Skandal BLBI II, terutama pasca-Inpres Nomor 8/2002, merupakan tindak pidana korupsi karena unsur melawan hukum, yakni memperkaya diri atau orang lain atau korporasi dan kerugian negara, telah terpenuhi. Penyelesaian di luar pengadilan juga tidak membuahkan hasil signifikan bagi kepentingan negara.

Selain itu, tidak ada itikad baik dari penerima BLBI, antara lain nilai jaminan jauh lebih rendah dari nilai kewajiban yang seharusnya diselesaikan kepada negara dan tidak kooperatif terhadap pemanggilan Kejagung.

Dalam hal ini, KPK sangat bisa mengambil alih dalam rangka supervisi (Pasal 9 juncto Pasal 8) dan merujuk Pasal 68 Undang Undang Nomor 30/2002 tentang KPK. Tidak ada alasan KPK tidak bisa mengambil alih penanganan skandal BLBI II karena hukum acara pidana Indonesia (Pasal 284 Ayat 1 KUHAP) secara tegas tidak mengakui asas nonretroaktif sepanjang terkait kewenangan menyidik dan menuntut perkara sebelum KUHAP terbentuk.

Wewenang KPK mengambil alih perkara korupsi yang belum selesai penanganannya tidak bertentangan dengan UUD 1945 dan perubahannya. KPK sendiri sudah menerima sebagian data mengenai BLBI. Data itu akan dijadikan laporan awal untuk mengusut kasus yang diduga merugikan negara ratusan triliun rupiah.

“Sebagian informasi mengenai obligasi rekap sudah kami terima dari Bank Indonesia,” kata Wakil Ketua Bidang Pengawasan KPK, M Jasin.

KPK pada 19 November 2008 menggelar pertemuan dengan Kejaksaan Agung, Departemen Keuangan, dan Badan Penyehatan Perbankan Nasional (BPPN). Pertemuan membahas masalah minimnya data yang dimiliki komisi antikorupsi. Komisi juga sudah meminta kepada Bank Indonesia untuk mengirimkan data mengenai kasus ini.

Data itu dapat dijadikan laporan awal bagi komisi untuk mengusut kasus dugaan korupsi Bantuan Likuiditas Bank Indonesia. Tapi masih ada data yang perlu ditambah.

Hingga saat ini, komisi baru mengantongi data dua obligor. Namun belum diketahui data obligor yang dimiliki komisi itu.

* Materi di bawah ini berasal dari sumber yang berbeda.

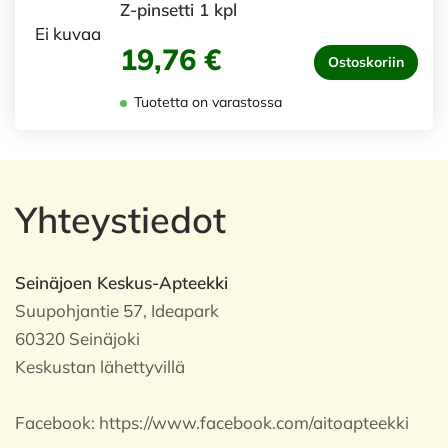
Z-pinsetti 1 kpl
Ei kuvaa
19,76 €
Ostoskoriin
Tuotetta on varastossa
Yhteystiedot
Seinäjoen Keskus-Apteekki
Suupohjantie 57, Ideapark
60320 Seinäjoki
Keskustan lähettyvillä
Facebook:
https://www.facebook.com/aitoapteekki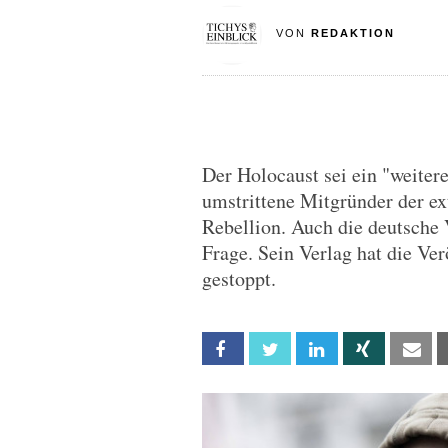
VON
REDAKTION
Der Holocaust sei ein "weitere
umstrittene Mitgründer der 
Rebellion. Auch die deutsche 
Frage. Sein Verlag hat die Ver
gestoppt.
Facebook
Twitter
Linkedin
Xing
Em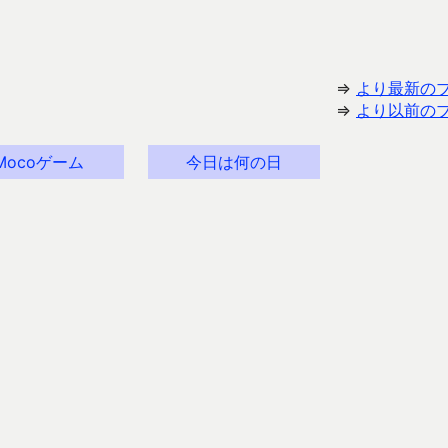
⇒
より最新の
⇒
より以前の
Mocoゲーム
今日は何の日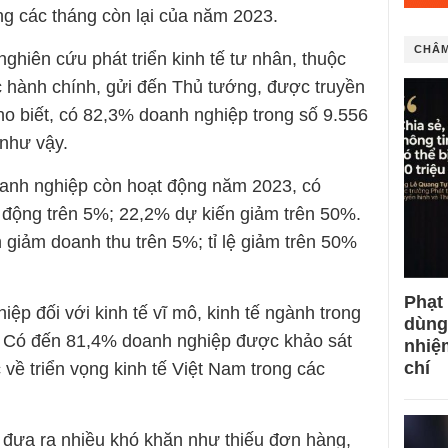
g các tháng còn lại của năm 2023.
CHÂM
hiên cứu phát triển kinh tế tư nhân, thuộc
ục hành chính, gửi đến Thủ tướng, được truyền
ho biết, có 82,3% doanh nghiệp trong số 9.556
 như vậy.
oanh nghiệp còn hoạt động năm 2023, có
 động trên 5%; 22,2% dự kiến giảm trên 50%.
giảm doanh thu trên 5%; tỉ lệ giảm trên 50%
Phạt
iệp đối với kinh tế vĩ mô, kinh tế ngành trong
dùng
p. Có đến 81,4% doanh nghiệp được khảo sát
nhiệ
chí
c về triển vọng kinh tế Việt Nam trong các
 đưa ra nhiều khó khăn như thiếu đơn hàng,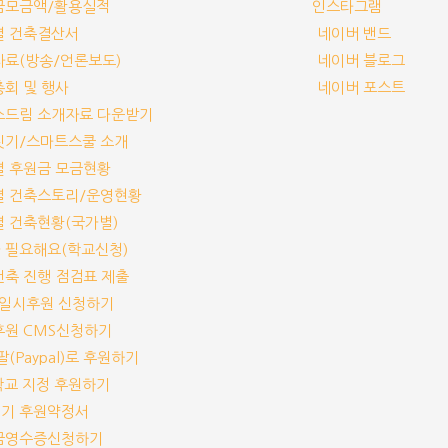
부금모금액/활용실적
인스타그램
교별 건축결산서
네이버 밴드
보자료(방송/언론보도)
네이버 블로그
기총회 및 행사
네이버 포스트
림스드림 소개자료 다운받기
교짓기/스마트스쿨 소개
교별 후원금 모금현황
교별 건축스토리/운영현황
교별 건축현황(국가별)
가 필요해요(학교신청)
교건축 진행 점검표 제출
기/일시후원 신청하기
기후원 CMS신청하기
이팔(Paypal)로 후원하기
개 학교 지정 후원하기
짓기 후원약정서
기부금영수증신청하기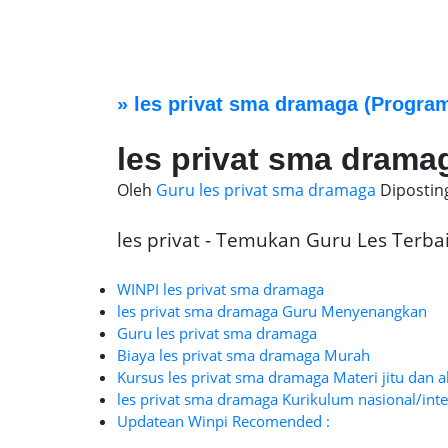
»
les privat sma dramaga
(Program
les privat sma drama
Oleh
Guru les privat sma dramaga
Dipostin
les privat - Temukan Guru Les Terbaik
WINPI les privat sma dramaga
les privat sma dramaga Guru Menyenangkan
Guru les privat sma dramaga
Biaya les privat sma dramaga Murah
Kursus les privat sma dramaga Materi jitu dan a
les privat sma dramaga Kurikulum nasional/inte
Updatean Winpi Recomended :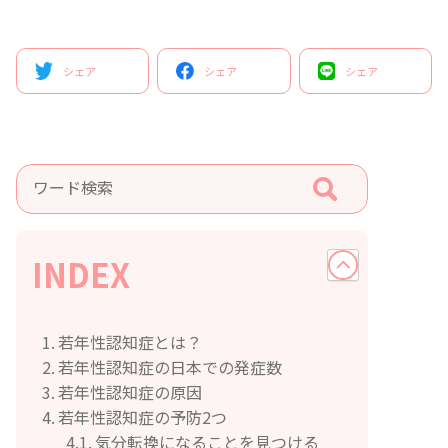
シェア
シェア
シェア
INDEX
若年性認知症とは？
若年性認知症の日本での発症数
若年性認知症の原因
若年性認知症の予防2つ
気分転換になることを見つける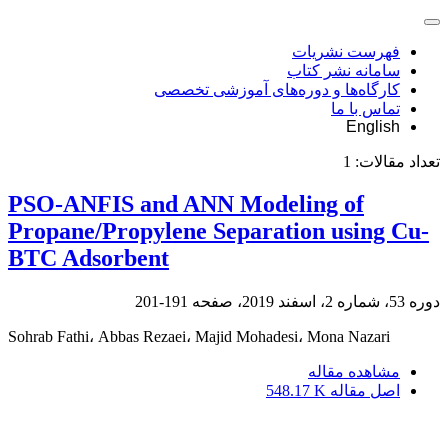
فهرست نشریات
سامانه نشر کتاب
کارگاه‌ها و دوره‌های آموزشی تخصصی
تماس با ما
English
تعداد مقالات:
1
PSO-ANFIS and ANN Modeling of
Propane/Propylene Separation using Cu-
BTC Adsorbent
دوره 53، شماره 2، اسفند 2019، صفحه
191-201
Sohrab Fathi، Abbas Rezaei، Majid Mohadesi، Mona Nazari
مشاهده مقاله
اصل مقاله
548.17 K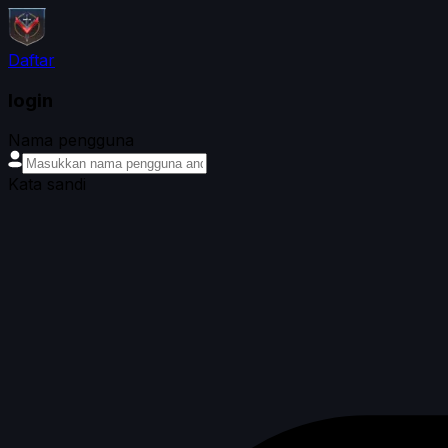
Daftar
login
Nama pengguna
Kata sandi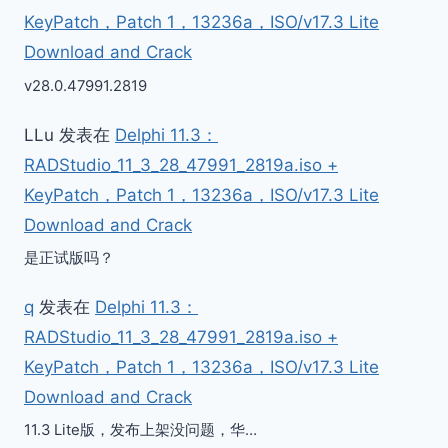
KeyPatch，Patch 1，13236a，ISO/v17.3 Lite
Download and Crack
v28.0.47991.2819
LLu
发表在
Delphi 11.3：
RADStudio_11_3_28_47991_2819a.iso +
KeyPatch，Patch 1，13236a，ISO/v17.3 Lite
Download and Crack
是正试版吗？
q
发表在
Delphi 11.3：
RADStudio_11_3_28_47991_2819a.iso +
KeyPatch，Patch 1，13236a，ISO/v17.3 Lite
Download and Crack
11.3 Lite版，发布上架没问题，华…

Di masa lalu, Kejaksaan Agung menyatakan belum dapat memberikan data lengkap ke komisi. Hal ini dikarenakan, data-data para obligor sulit dicari dengan berbagai faktor. Salah satunya karena gudang tempat penyimpanan dokumen di kejaksaan terbakar atau bahkan dibakar.

Selama ini kasus bantuan likuiditas ini ditangani oleh Kejaksaan Agung. Namun atas desakan masyarakat, KPK ikut membantu penyelesaian kasus tersebut agar tidak menimbulkan polemik. Siapapun yang menangani, bagi masyarakat banyak, hal terpenting adalah kembalinya dana milik masyarakat itu.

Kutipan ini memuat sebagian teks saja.